A la tête du nouveau groupe de réflexion, créé par les dirigeants européens lors du sommet de décembre, l’ancien Premier ministre espagnol Felipe Gonzalez veut restaurer l’influence économique et géopolitique de l’Europe sur la scène internationale. Reste encore à déterminer si le groupe abordera la question de l’élargissement.
Dans un entretien au Financial Times publié le 15 janvier 2008, M. Gonzalez a déclaré qu’il souhaite que le rapport du groupe de réflexion, qui sera présenté en 2010, ait l’effet d’une piqûre de rappel.
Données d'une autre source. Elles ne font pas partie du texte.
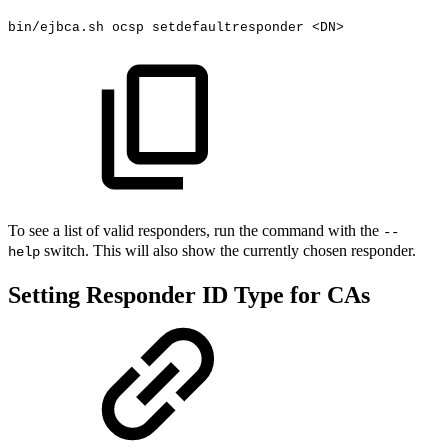
bin/ejbca.sh
ocsp
setdefaultresponder
<
DN
>
To see a list of valid responders, run the command with the
--
switch. This will also show the currently chosen responder.
help
Setting Responder ID Type for CAs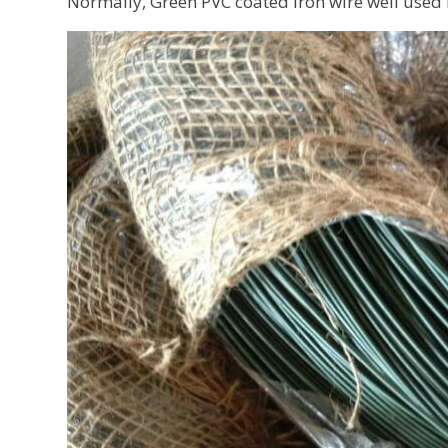
Normally, Green PVC coated iron wire well used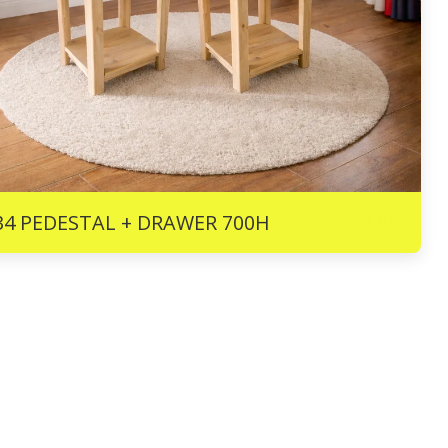
R
700
34 PEDESTAL + DRAWER 700H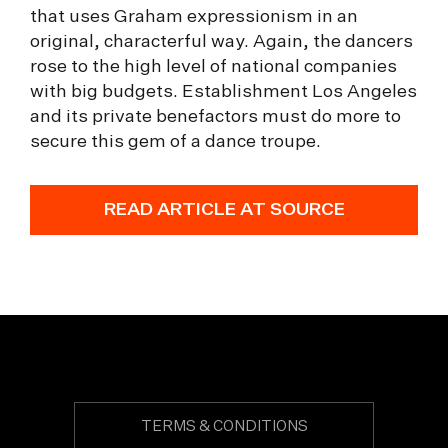
that uses Graham expressionism in an
original, characterful way. Again, the dancers
rose to the high level of national companies
with big budgets. Establishment Los Angeles
and its private benefactors must do more to
secure this gem of a dance troupe.
READ ARTICLE AT SOURCE
TERMS & CONDITIONS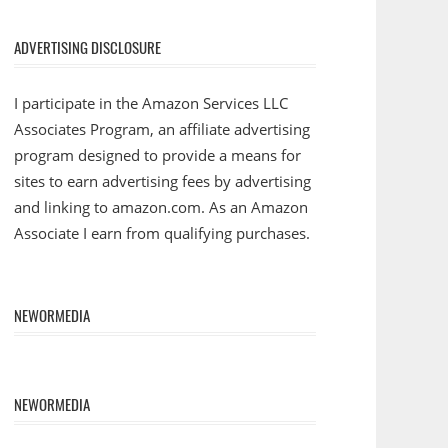
ADVERTISING DISCLOSURE
I participate in the Amazon Services LLC
Associates Program, an affiliate advertising
program designed to provide a means for
sites to earn advertising fees by advertising
and linking to amazon.com. As an Amazon
Associate I earn from qualifying purchases.
NEWORMEDIA
NEWORMEDIA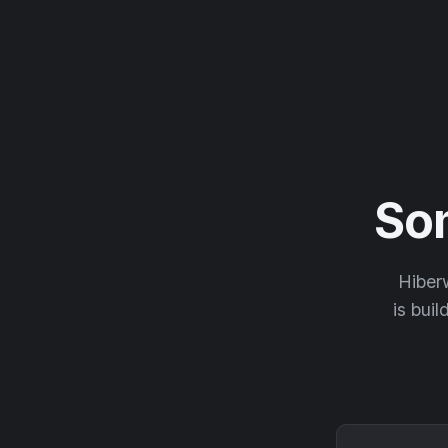
So
Hiberw
is buil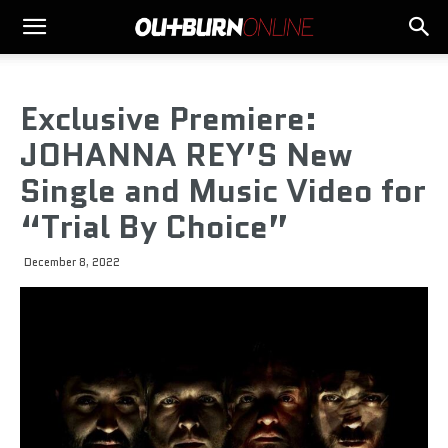
Exclusive Premiere:
JOHANNA REY’S New
Single and Music Video for
“Trial By Choice”
December 8, 2022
L’ancien dirigeant espagnol a affirmé que l’UE perdait de l’influence dans la sphère géopolitique, ainsi qu’en termes économiques et technologiques. Par conséquent, l’Union devient également moins pertinente pour les citoyens et perd de la compétitivité et de la valeur. M. Gonzalez a ajouté qu’il souhaitait aborder la question de la dépendance énergétique de l’Europe afin que les dirigeants européens reconsidèrent leur position sur le nucléaire.
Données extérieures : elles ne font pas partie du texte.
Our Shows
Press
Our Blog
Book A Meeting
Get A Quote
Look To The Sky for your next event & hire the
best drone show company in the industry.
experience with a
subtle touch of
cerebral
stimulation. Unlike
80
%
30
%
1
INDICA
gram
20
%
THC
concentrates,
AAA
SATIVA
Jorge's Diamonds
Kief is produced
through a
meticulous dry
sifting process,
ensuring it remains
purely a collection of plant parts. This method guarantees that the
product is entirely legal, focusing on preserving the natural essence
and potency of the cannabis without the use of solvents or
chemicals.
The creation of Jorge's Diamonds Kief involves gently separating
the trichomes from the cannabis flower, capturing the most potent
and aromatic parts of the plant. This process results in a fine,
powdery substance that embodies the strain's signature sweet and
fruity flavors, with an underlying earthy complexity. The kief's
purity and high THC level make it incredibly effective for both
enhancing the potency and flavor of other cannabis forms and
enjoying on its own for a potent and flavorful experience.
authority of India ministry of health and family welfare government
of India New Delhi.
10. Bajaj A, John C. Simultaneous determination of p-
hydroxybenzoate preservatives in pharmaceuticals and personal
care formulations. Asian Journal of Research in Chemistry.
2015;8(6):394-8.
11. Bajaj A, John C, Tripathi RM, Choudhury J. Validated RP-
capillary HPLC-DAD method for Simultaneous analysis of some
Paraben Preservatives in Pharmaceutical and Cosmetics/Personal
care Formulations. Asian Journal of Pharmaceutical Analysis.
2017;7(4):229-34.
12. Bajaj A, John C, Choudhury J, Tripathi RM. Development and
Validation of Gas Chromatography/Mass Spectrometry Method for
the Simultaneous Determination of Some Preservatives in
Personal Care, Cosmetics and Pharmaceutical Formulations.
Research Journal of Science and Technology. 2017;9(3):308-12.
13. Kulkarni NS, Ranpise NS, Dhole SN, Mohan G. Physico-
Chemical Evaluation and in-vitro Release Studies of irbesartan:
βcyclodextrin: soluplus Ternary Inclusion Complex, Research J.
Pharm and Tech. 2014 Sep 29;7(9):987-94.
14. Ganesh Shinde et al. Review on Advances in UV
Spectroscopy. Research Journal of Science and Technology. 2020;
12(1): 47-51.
En décembre, les chefs d’Etat et de gouvernement ont trouvé un accord sur le mandat du groupe de réflexion, qui devrait faire des propositions sur l’avenir à long terme de l’UE, jusqu’en 2020-2030 (EURACTIV 17/12/07). Felipe Gonzalez a été nommé président du nouveau groupe, avec deux vice-présidents, Vaira Vike-Freiberga, l’ancienne présidente lettone, et Jorma Ollila, l’ancien PDG du groupe d’électronique finlandais Nokia. Les neuf autres membres n’ont pas encore été choisis.
A l’origine, l’idée de ce groupe avait été proposée par le président français Nicolas Sarkozy, qui souhaitait que le mandat mette l’accent sur la définition des frontières définitives de l’UE. Cette proposition avait été considérée comme une tentative visant à entraver les efforts de la Turquie pour rejoindre l’UE. Cependant, le mandat a été adapté pour représenter les pays européens plus favorables à la Turquie, comme le Royaume-Uni, qui souhaite que le groupe se concentre sur les futurs défis liés à l’économie, l’environnement et la sécurité.
Interrogé sur ce point, M. Gonzalez a éludé en déclarant que la question pertinente n’était pas ce qu’est l’Europe, mais plutôt de savoir si les citoyens sont prêts à partager le même projet.
Le groupe de réflexion doit présenter son rapport au Conseil européen en juin 2010.